Task instructions:
In the records below, some lines hold the word "commerciales". Copy each of those lines.

Data for the task:
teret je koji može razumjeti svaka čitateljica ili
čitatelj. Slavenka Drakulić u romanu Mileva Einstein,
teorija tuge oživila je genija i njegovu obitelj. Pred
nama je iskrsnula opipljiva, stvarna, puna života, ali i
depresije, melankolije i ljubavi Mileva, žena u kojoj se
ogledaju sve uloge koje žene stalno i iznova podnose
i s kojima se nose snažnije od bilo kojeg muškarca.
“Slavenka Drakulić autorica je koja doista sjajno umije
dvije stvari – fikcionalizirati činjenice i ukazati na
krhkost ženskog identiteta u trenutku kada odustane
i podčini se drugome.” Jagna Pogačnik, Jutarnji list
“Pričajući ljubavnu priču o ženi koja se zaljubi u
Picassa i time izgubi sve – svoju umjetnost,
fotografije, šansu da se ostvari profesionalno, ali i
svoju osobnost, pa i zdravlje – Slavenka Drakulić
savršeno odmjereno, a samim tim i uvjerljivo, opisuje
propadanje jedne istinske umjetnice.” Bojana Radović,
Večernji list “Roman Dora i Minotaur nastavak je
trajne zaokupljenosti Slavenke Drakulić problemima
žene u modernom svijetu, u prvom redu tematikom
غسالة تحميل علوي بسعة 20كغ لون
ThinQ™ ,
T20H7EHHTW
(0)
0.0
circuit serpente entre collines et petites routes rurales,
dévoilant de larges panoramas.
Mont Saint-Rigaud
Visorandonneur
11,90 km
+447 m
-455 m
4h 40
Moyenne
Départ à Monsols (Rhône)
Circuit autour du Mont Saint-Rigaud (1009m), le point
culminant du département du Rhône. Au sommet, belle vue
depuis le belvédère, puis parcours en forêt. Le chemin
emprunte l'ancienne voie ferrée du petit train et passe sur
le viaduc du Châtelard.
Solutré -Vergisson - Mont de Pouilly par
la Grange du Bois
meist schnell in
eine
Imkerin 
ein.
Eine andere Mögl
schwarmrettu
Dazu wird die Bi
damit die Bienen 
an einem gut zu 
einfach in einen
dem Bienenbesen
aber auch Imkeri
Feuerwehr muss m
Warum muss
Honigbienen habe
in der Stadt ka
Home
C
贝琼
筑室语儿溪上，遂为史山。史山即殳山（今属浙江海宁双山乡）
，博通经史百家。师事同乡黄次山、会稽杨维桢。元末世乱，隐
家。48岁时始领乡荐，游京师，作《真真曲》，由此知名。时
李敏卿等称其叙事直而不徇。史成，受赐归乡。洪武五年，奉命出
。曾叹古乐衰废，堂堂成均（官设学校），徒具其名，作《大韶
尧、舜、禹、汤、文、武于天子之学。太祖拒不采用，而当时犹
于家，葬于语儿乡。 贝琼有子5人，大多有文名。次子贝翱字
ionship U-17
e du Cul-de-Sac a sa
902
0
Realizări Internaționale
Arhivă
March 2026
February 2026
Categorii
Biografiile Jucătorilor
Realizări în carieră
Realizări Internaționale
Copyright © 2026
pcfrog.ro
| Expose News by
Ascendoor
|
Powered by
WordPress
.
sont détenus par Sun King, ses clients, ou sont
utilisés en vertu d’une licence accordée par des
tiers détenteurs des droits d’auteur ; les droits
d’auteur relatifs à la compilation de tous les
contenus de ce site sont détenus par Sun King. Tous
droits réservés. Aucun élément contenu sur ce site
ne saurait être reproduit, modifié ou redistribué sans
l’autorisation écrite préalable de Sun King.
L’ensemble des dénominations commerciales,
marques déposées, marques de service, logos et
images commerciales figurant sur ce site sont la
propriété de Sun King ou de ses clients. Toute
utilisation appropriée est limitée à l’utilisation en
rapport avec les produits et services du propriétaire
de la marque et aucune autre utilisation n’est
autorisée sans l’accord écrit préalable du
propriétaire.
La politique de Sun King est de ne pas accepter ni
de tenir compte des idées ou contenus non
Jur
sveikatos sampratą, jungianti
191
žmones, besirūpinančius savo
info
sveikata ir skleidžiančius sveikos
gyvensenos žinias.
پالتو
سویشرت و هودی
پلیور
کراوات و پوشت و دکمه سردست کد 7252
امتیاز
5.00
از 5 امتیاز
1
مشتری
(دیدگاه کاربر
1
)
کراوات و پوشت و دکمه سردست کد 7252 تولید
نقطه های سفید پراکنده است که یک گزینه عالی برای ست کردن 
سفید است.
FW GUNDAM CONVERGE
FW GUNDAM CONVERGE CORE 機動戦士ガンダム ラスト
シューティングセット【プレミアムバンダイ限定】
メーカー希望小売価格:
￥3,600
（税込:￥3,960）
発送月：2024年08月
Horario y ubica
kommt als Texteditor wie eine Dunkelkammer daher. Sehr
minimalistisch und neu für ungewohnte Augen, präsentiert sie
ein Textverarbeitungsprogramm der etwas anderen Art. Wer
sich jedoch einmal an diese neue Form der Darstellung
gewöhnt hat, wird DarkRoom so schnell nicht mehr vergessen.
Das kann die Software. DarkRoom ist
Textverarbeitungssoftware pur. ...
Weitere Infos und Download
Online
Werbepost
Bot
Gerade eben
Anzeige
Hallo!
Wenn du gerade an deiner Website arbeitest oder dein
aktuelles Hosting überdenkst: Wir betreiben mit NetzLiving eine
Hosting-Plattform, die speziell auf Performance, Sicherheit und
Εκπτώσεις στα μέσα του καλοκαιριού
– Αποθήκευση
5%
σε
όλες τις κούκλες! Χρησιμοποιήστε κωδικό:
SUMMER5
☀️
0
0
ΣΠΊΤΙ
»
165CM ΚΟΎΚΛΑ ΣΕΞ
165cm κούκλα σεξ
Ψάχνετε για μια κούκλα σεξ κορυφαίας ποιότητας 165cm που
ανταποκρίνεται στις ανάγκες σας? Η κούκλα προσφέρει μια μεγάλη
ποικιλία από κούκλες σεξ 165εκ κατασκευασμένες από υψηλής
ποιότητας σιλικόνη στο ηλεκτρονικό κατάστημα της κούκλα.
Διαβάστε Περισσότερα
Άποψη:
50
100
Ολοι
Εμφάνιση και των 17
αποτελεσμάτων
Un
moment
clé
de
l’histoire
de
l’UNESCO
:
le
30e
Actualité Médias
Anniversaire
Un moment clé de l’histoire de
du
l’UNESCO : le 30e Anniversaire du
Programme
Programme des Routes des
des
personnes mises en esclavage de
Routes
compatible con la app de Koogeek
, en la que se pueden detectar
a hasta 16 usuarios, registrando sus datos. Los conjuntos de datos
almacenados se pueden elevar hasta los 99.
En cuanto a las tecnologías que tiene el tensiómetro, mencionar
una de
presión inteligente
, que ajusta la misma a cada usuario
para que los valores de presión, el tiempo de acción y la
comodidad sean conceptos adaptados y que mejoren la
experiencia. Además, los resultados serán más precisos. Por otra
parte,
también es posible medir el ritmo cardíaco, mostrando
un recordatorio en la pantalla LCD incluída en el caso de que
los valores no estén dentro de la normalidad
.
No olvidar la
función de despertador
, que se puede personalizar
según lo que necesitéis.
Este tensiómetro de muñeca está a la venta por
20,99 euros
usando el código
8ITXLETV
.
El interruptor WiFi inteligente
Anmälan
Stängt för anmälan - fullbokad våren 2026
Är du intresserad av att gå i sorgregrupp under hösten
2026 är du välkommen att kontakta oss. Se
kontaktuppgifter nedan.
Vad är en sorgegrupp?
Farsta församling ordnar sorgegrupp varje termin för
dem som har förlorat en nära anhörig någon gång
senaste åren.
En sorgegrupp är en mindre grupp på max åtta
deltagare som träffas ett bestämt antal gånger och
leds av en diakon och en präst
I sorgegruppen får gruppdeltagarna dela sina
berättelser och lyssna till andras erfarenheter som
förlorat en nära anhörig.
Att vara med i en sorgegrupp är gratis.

Output below:
L’ensemble des dénominations commerciales,
images commerciales figurant sur ce site sont la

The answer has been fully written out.